A pochi chilometri da Agropoli, Giungano si trasforma per sei serate in un museo a cielo aperto dedicato alle tradizioni culinarie e popolari. L’edizione del ventennale si presenta con un programma particolarmente ricco, caratterizzato dal tema della “contaminazione” tra diverse culture della pizza e supportato da una line-up musicale di altissimo livello che include Raiz, I Nomadi e Michele Zarrillo.

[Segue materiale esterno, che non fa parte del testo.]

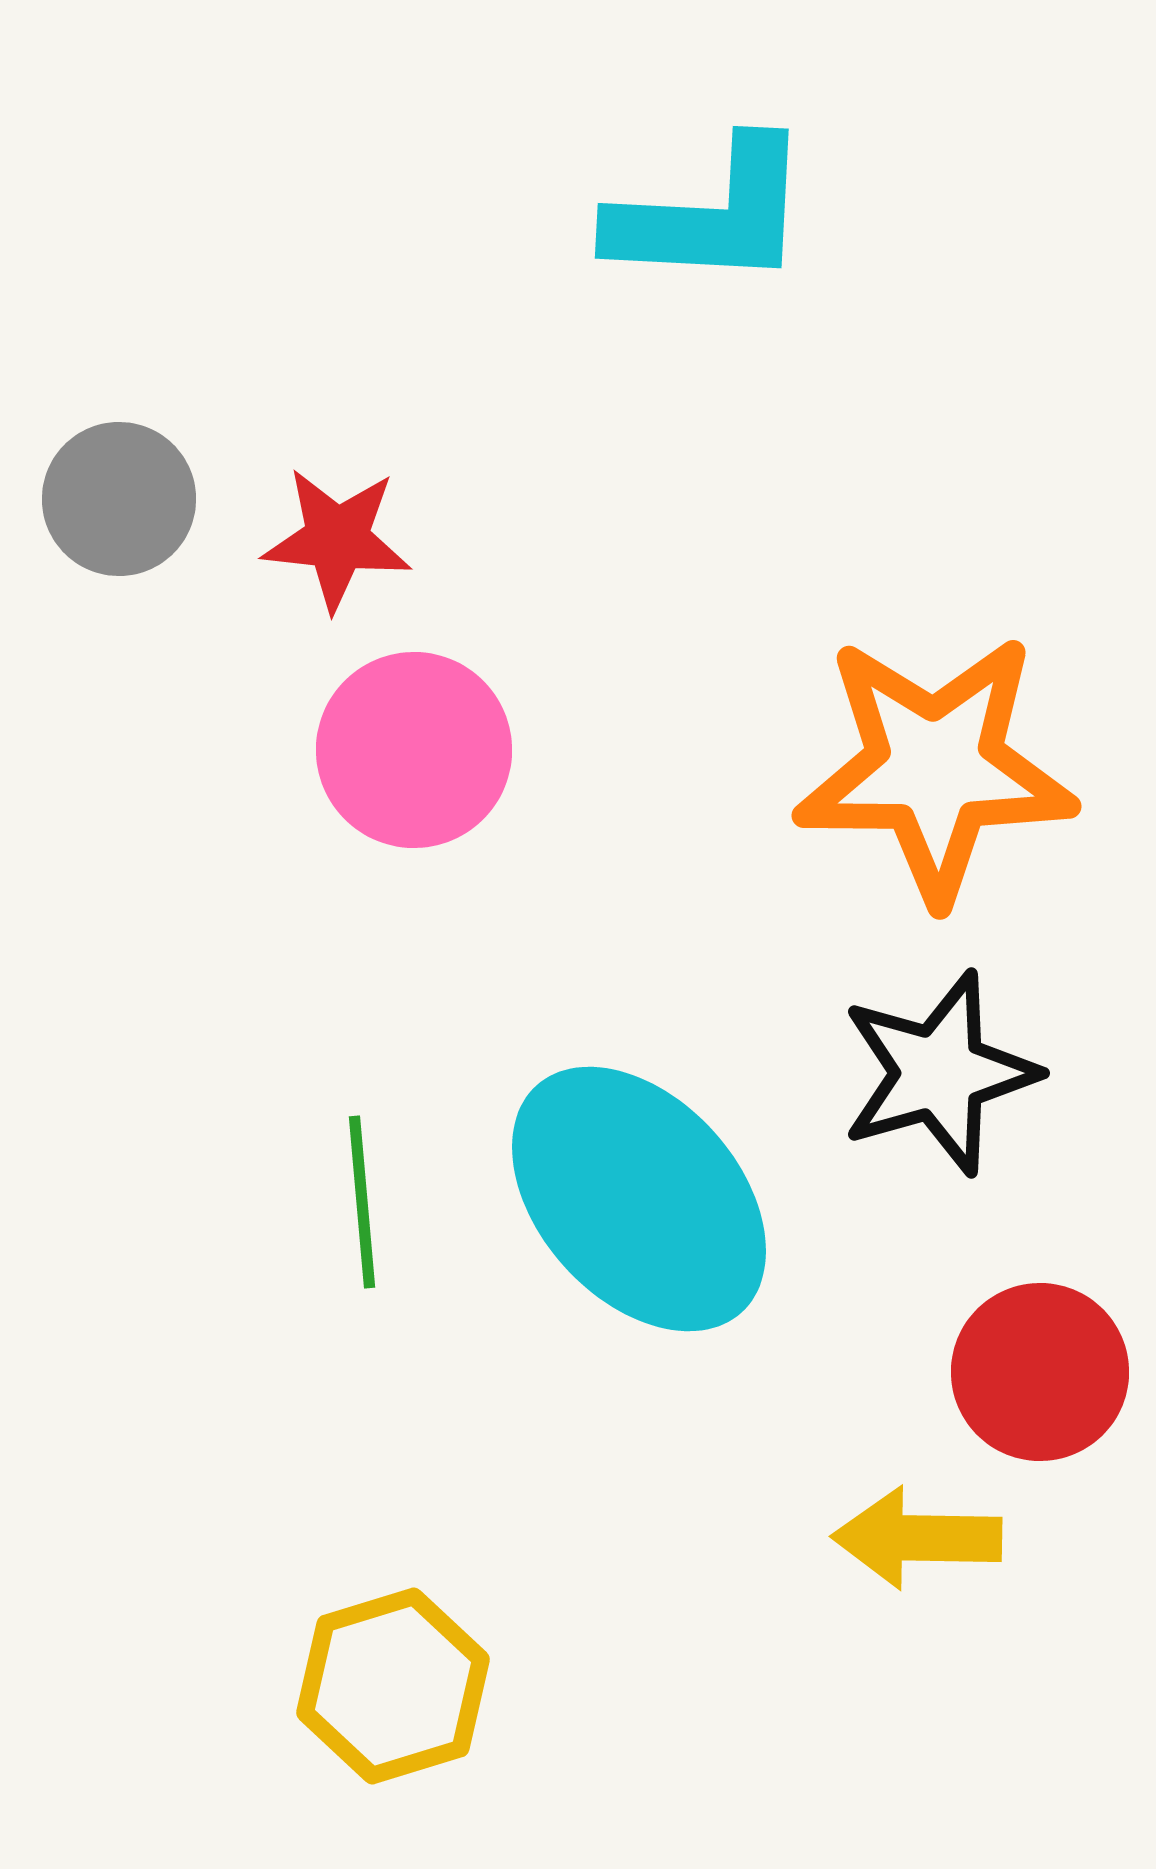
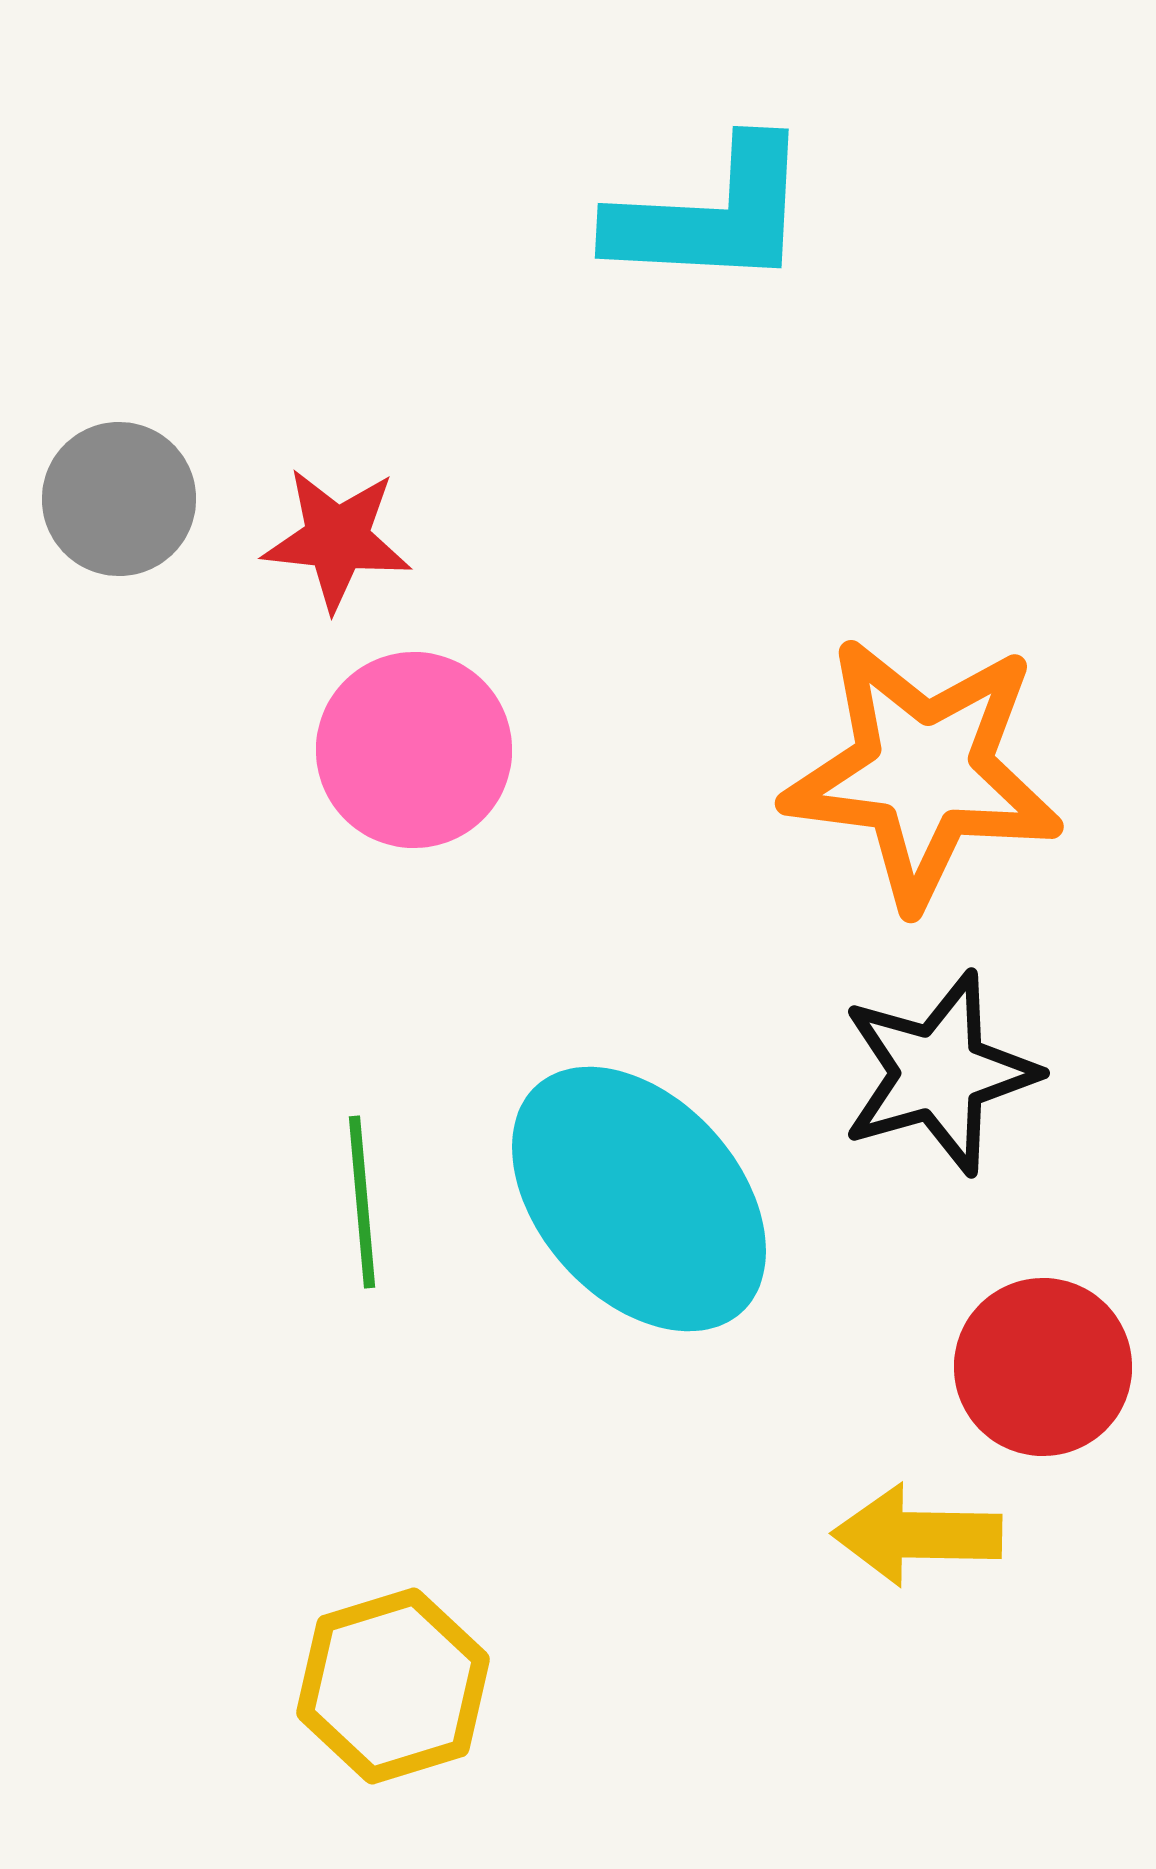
orange star: moved 12 px left, 4 px down; rotated 7 degrees clockwise
red circle: moved 3 px right, 5 px up
yellow arrow: moved 3 px up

Questo articolo analizza nel dettaglio tutto ciò che troverete a Giungano ad agosto, dalle caratteristiche uniche della pizza locale agli appuntamenti letterari e musicali.

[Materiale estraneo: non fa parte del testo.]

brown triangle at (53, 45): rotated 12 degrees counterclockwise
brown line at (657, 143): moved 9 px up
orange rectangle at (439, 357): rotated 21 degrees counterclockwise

Il Borgo di Giungano e l’Importanza del Ventesimo Anniversario
L’evento gode del patrocinio di enti fondamentali per la tutela del territorio: la Regione Campania, il Parco Nazionale del Cilento, Vallo di Diano e Alburni, il Comune di Giungano e il Museo Vivente della Dieta Mediterranea.
I promotori storici della manifestazione, Pietro Manganelli e Giuseppe Coppola, insieme alle istituzioni locali rappresentate dal sindaco Giuseppe Orlotti e dal vice sindaco Franco Russomando, hanno lavorato per rendere l’edizione 2026 un punto di incontro tra memoria e innovazione. Durante la cena di presentazione presso la pizzeria “La Panoramica”, moderata da Christian Cutino di Ciboh e alla presenza del direttore della BCC Capaccio Paestum Giancarlo Manzi, è emerso chiaramente l’obiettivo di quest’anno: riflettere sull’evoluzione della pizza cilentana e sul suo ruolo nel panorama gastronomico nazionale.

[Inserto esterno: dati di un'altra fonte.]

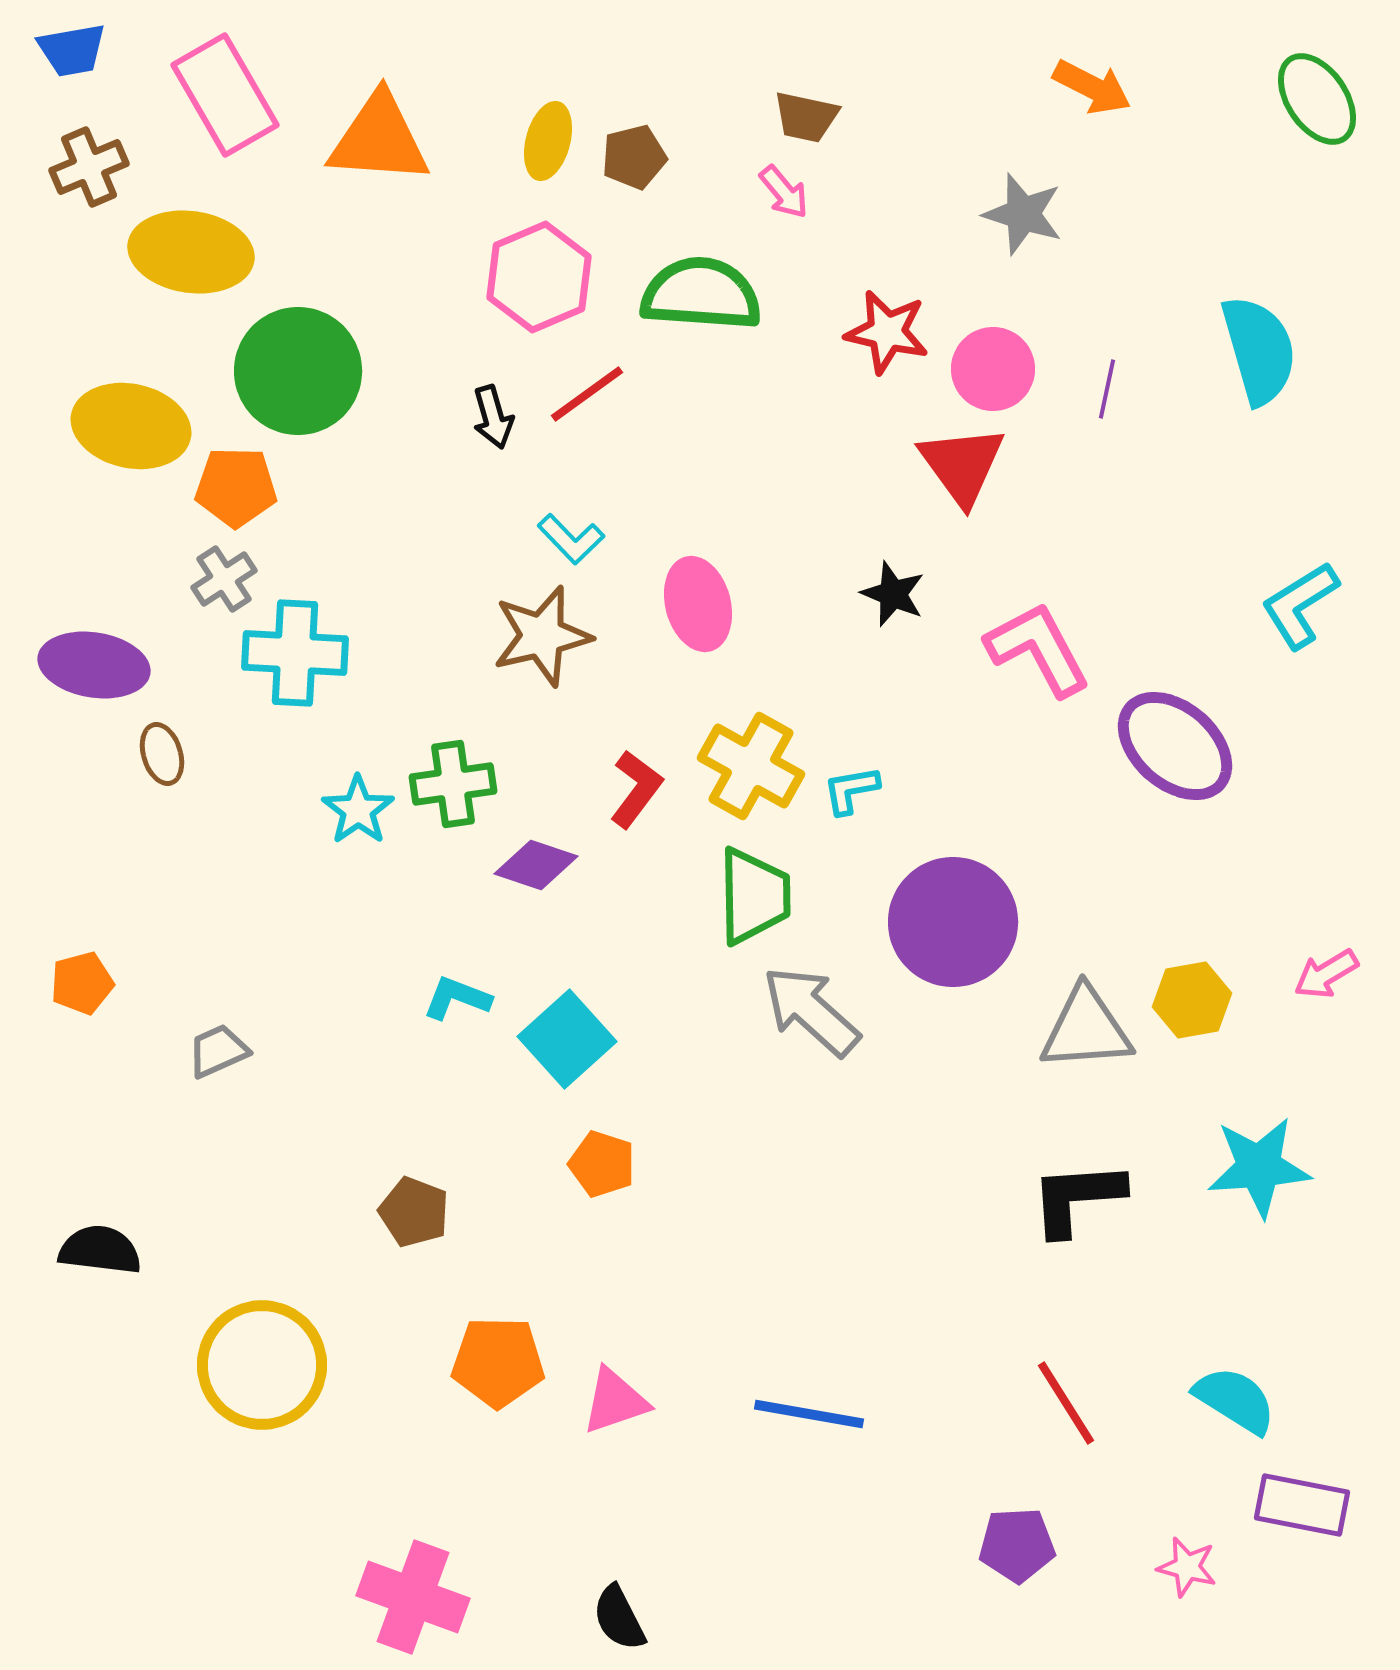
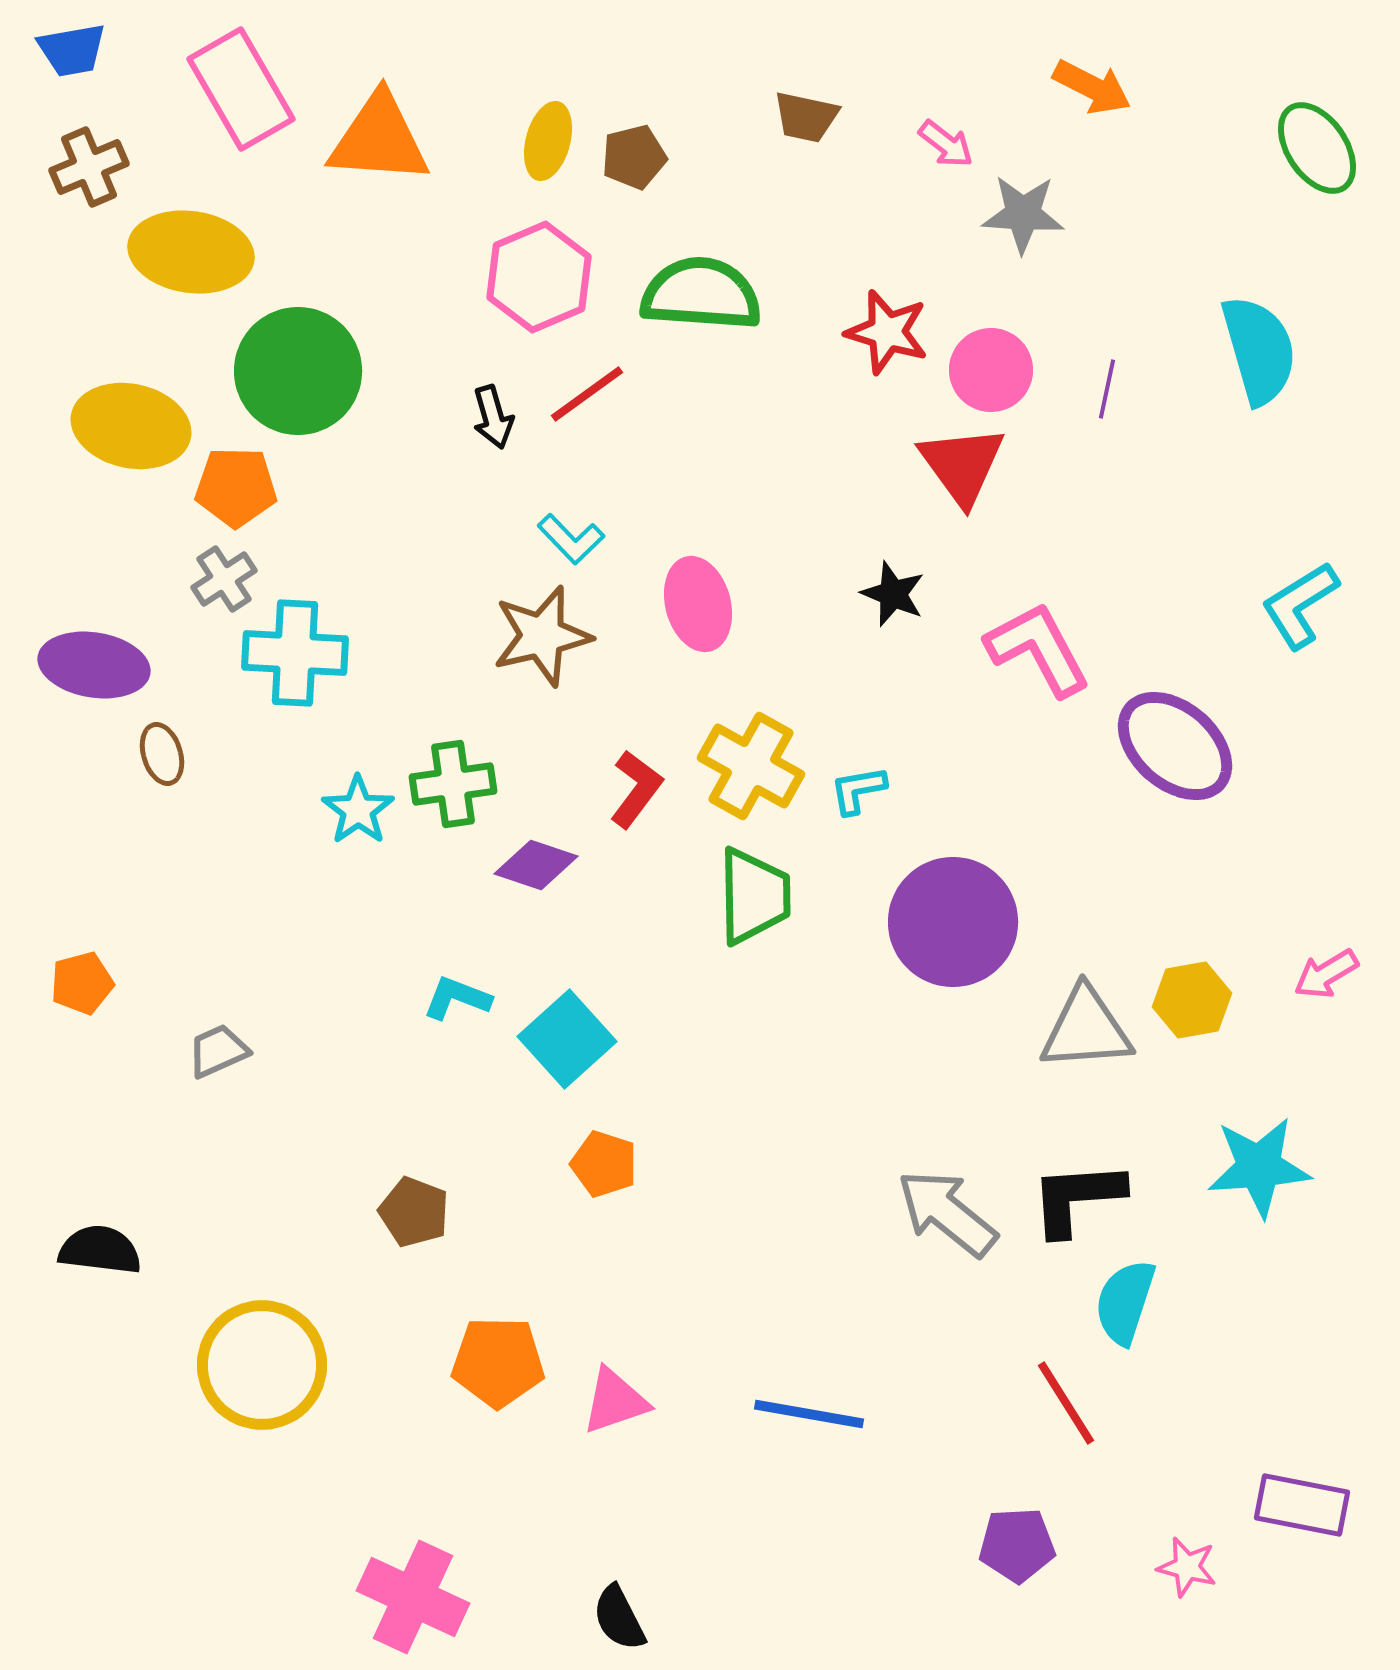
pink rectangle at (225, 95): moved 16 px right, 6 px up
green ellipse at (1317, 99): moved 49 px down
pink arrow at (784, 192): moved 162 px right, 48 px up; rotated 12 degrees counterclockwise
gray star at (1023, 214): rotated 14 degrees counterclockwise
red star at (887, 332): rotated 4 degrees clockwise
pink circle at (993, 369): moved 2 px left, 1 px down
cyan L-shape at (851, 790): moved 7 px right
gray arrow at (811, 1011): moved 136 px right, 202 px down; rotated 3 degrees counterclockwise
orange pentagon at (602, 1164): moved 2 px right
cyan semicircle at (1235, 1400): moved 110 px left, 98 px up; rotated 104 degrees counterclockwise
pink cross at (413, 1597): rotated 5 degrees clockwise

Giungano si prepara ad accogliere migliaia di visitatori aprendo i cortili delle sue antiche case gentilizie. Qui, più di dieci forni storici a legna vengono riaccesi per l’occasione. Le vere protagoniste della preparazione sono le massaie del borgo, che lavorano gli impasti secondo i metodi tramandati di generazione in generazione.

Cos’è l’Antica Pizza Cilentana: Ingredienti e Preparazione
Molte persone confondono la pizza cilentana con la classica pizza napoletana, ma le due preparazioni presentano differenze sostanziali sia nell’impasto che nei condimenti.
La pizza cilentana nasce come piatto di recupero. Anticamente, le donne cilentane preparavano il pane per tutta la settimana e utilizzavano una piccola parte dell’impasto rimanente per creare queste pizze rustiche, cotte rapidamente nei forni a legna.
Le caratteristiche principali dell’antica pizza cilentana includono:
- Impasto rustico: Spesso preparato con un mix di farine locali, meno idratato rispetto a quello napoletano, che conferisce una consistenza più compatta e fragrante.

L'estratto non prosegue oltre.